Those disparate laws make it nearly impossible to know the full extent to which data breaches have impacted American consumers and businesses.
"In order to get the most reliable data possible, we try to rely on data provided from a government source, and so we’re left putting together the puzzle with only a handful of edge and corner pieces, so to speak," Roane said.
All states have laws mandating the government or companies to notify people affected by data breaches. So if your private information is exposed, you will likely hear from those entities directly. But it may take a while.
Equifax waited six months to notify customers affected by its 2017 breach without explaining why. The massive Yahoo breach actually happened in 2013 — but the company said it didn’t pick up on it until three years later. And sometimes, law enforcement may ask companies to delay notification so they don’t spook hackers under investigation.
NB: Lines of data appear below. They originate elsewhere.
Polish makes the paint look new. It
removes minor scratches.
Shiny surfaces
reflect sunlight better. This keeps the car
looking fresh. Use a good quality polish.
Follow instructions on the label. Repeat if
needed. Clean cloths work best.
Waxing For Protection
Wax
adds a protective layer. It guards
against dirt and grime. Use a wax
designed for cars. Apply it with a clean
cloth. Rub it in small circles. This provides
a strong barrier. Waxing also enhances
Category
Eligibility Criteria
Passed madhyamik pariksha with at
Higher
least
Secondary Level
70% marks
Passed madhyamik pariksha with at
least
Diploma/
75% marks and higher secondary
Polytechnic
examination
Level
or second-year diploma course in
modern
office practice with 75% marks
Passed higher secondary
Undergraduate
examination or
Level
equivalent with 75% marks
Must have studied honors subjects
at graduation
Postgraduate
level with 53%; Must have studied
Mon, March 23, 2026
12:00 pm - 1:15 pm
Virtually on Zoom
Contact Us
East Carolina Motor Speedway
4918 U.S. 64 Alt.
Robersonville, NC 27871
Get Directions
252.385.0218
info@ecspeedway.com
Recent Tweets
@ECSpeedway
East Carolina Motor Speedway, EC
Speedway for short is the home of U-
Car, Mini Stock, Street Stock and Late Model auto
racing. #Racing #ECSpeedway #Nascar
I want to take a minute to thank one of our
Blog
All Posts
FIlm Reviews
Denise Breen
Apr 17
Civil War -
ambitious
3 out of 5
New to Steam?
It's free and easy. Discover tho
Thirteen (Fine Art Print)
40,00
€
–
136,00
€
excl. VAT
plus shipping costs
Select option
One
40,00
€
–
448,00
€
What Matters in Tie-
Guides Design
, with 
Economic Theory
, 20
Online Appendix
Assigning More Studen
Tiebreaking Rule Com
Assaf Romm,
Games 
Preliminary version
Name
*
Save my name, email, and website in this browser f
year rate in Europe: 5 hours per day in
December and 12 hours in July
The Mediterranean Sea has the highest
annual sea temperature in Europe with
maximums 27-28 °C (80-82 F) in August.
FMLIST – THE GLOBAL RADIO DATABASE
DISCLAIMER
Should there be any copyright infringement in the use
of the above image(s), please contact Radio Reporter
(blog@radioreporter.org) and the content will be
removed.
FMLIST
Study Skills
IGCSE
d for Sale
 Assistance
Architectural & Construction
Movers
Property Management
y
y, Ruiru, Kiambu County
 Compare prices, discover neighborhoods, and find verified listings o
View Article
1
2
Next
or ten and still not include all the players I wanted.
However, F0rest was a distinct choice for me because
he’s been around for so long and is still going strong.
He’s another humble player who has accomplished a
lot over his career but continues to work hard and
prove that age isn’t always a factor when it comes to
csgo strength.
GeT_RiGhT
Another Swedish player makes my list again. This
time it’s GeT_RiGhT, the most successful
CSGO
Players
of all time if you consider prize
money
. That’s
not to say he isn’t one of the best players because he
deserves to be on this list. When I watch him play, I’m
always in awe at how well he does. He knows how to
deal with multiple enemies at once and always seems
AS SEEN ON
If and when you do get notified that your data has been compromised, the Privacy Rights Clearinghouse has a consumer guide for what to do. It includes tips like canceling your credit card numbers and changing your passwords.
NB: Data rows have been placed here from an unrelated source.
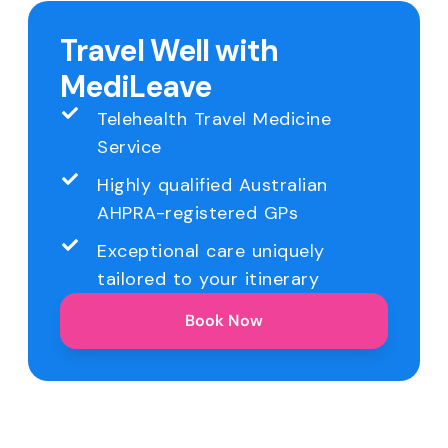
Travel Well with
MediLeave
Telehealth Travel Medicine
Service
Highly qualified Australian
AHPRA-registered GPs
Exceptional care uniquely
tailored to your itinerary
Book Now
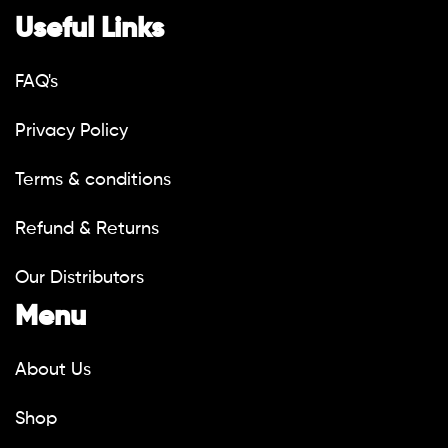
Useful Links
FAQ's
Privacy Policy
Terms & conditions
Refund & Returns
Our Distributors
Menu
About Us
Shop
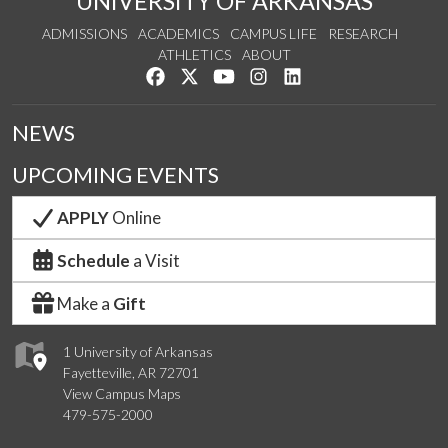
UNIVERSITY OF ARKANSAS
ADMISSIONS
ACADEMICS
CAMPUS LIFE
RESEARCH
ATHLETICS
ABOUT
Like us on Facebook
Follow us on Twitter
Watch us on YouTube
See us on Instagram
Connect with us on Lin
NEWS
UPCOMING EVENTS
APPLY
Online
Schedule
a Visit
Make a
Gift
1 University of Arkansas
Fayetteville, AR 72701
View Campus Maps
479-575-2000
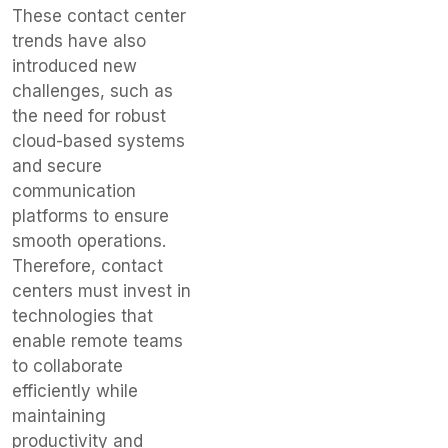
These contact center
trends have also
introduced new
challenges, such as
the need for robust
cloud-based systems
and secure
communication
platforms to ensure
smooth operations.
Therefore, contact
centers must invest in
technologies that
enable remote teams
to collaborate
efficiently while
maintaining
productivity and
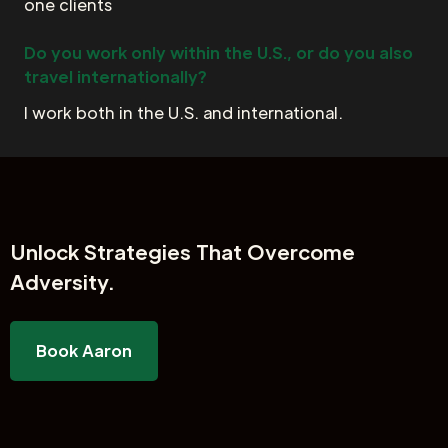
one clients
Do you work only within the U.S., or do you also
travel internationally?
I work both in the U.S. and international.
Unlock
Strategies That Overcome
Adversity.
Book Aaron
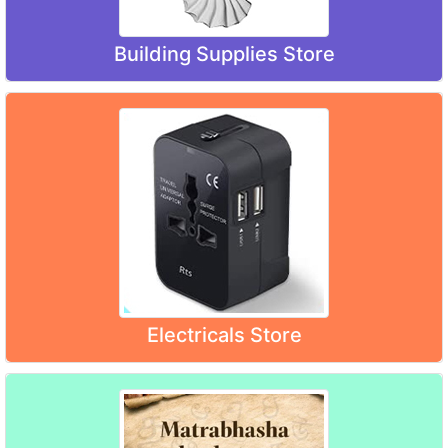
Building Supplies Store
Electricals Store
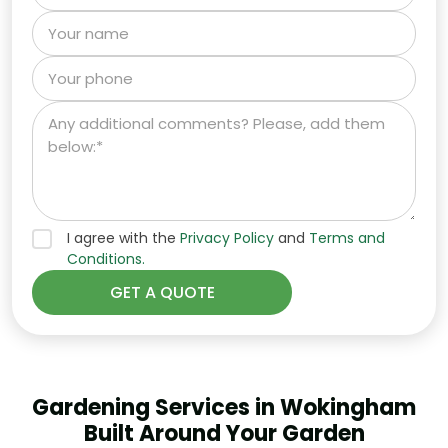
I agree with the
Privacy Policy
and
Terms and
Conditions.
Gardening Services in Wokingham
Built Around Your Garden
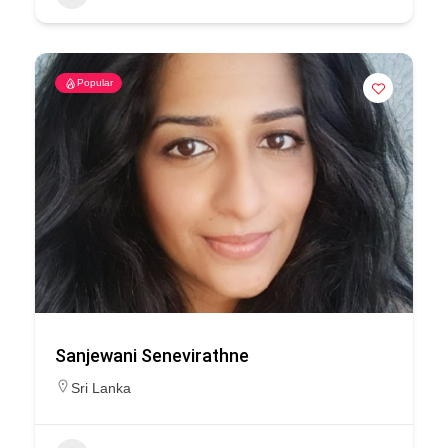
Popular
Sanjewani Senevirathne
Sri Lanka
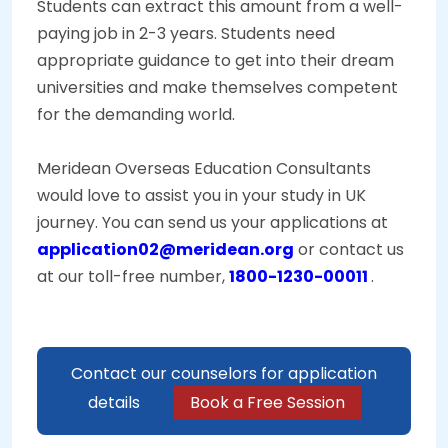
Students can extract this amount from a well-
paying job in 2-3 years. Students need
appropriate guidance to get into their dream
universities and make themselves competent
for the demanding world.
Meridean Overseas Education Consultants
would love to assist you in your study in UK
journey. You can send us your applications at
application02@meridean.org
or contact us
at our toll-free number,
1800-1230-00011
.
Contact our counselors for application
details
Book a Free Session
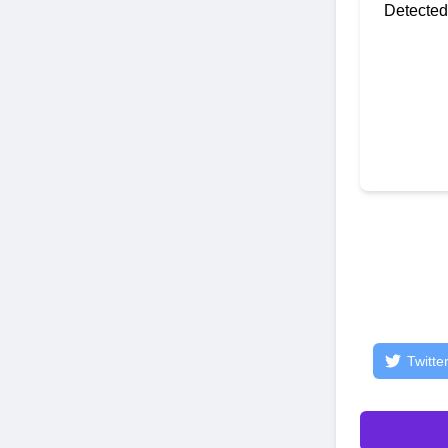
Detected
Twitte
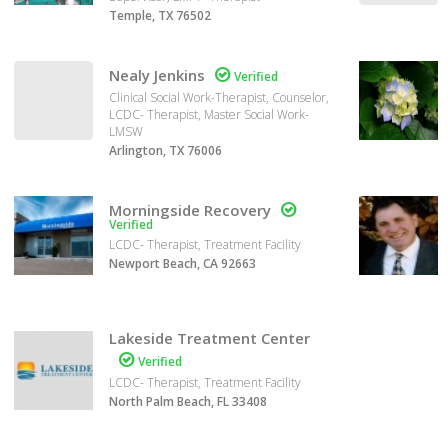
Temple, TX 76502
Nealy Jenkins

Verified
Clinical Social Work-Therapist, Counselor,
LCDC- Therapist, Master Social Work-
LMSW
Arlington, TX 76006
Morningside Recovery

Verified
LCDC- Therapist, Treatment Facility
Newport Beach, CA 92663
Lakeside Treatment Center

Verified
LCDC- Therapist, Treatment Facility
North Palm Beach, FL 33408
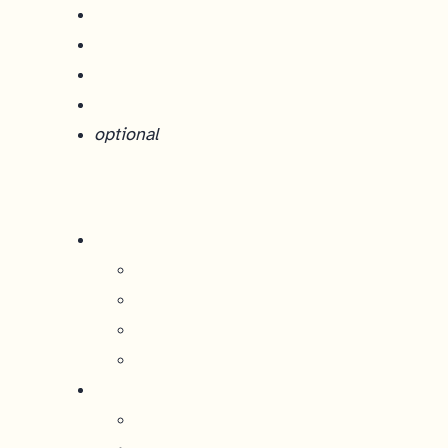
optional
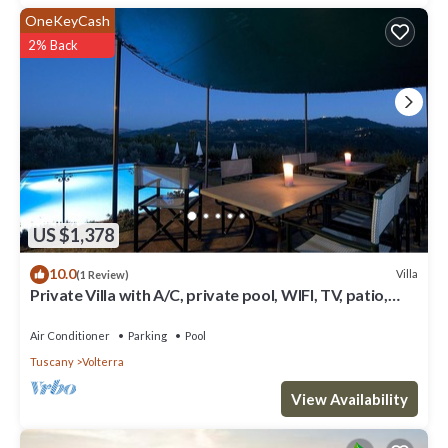
OneKeyCash
2% Back
US $1,378
10.0
Villa
(1 Review)
Private Villa with A/C, private pool, WIFI, TV, patio,
panoramic view, close to San Gimignano
Air Conditioner
Parking
Pool
Tuscany
Volterra
View Availability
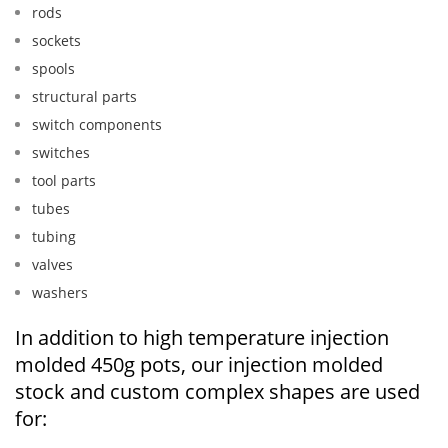
rods
sockets
spools
structural parts
switch components
switches
tool parts
tubes
tubing
valves
washers
In addition to high temperature injection
molded 450g pots, our injection molded
stock and custom complex shapes are used
for:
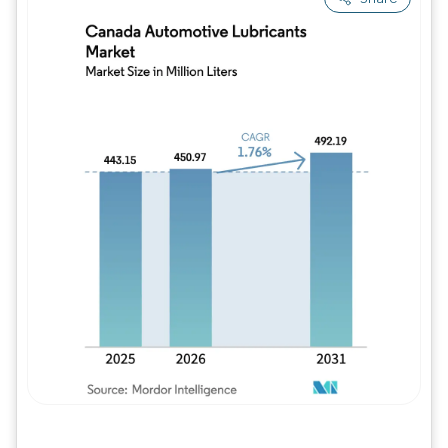
Image © Mordor Intelligence. Reuse requires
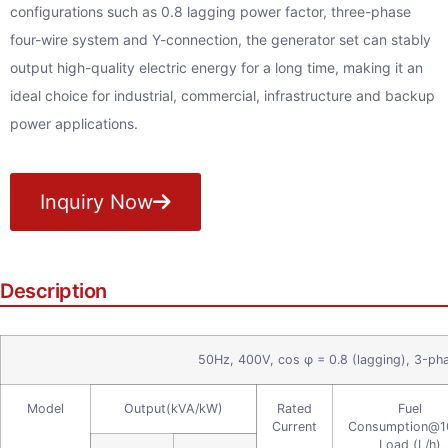
configurations such as 0.8 lagging power factor, three-phase
four-wire system and Y-connection, the generator set can stably
output high-quality electric energy for a long time, making it an
ideal choice for industrial, commercial, infrastructure and backup
power applications.
Inquiry Now
Description
50Hz, 400V, cos φ = 0.8 (lagging), 3-ph
Model
Output(kVA/kW)
Rated
Fuel
Current
Consumption@
Load (L/h)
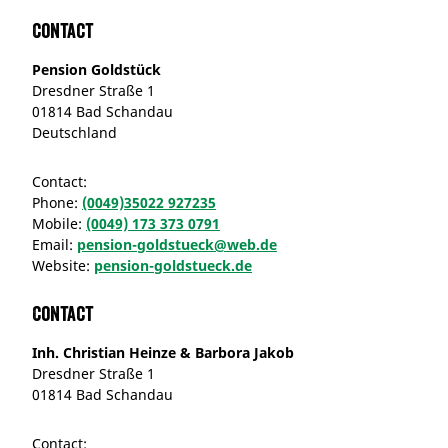
Contact
Pension Goldstück
Dresdner Straße 1
01814 Bad Schandau
Deutschland
Contact:
Phone:
(0049)35022 927235
Mobile:
(0049) 173 373 0791
Email:
pension-goldstueck@web.de
Website:
pension-goldstueck.de
Contact
Inh. Christian Heinze & Barbora Jakob
Dresdner Straße 1
01814 Bad Schandau
Contact:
But there are a few proactive measures you can take to safeguard your private data in the first place.
Consumer Reports, a nonprofit organization that does product testing, recommends five things every consumer should do to protect themselves. Those points, which include things like freezing your credit reports and using two-factor authentication to protect your logins, were also backed up by the experts PolitiFact spoke to.
"Treat your own personal data as something that’s valuable," Shey said. "Just because a form is asking you for it doesn't mean you have to give it."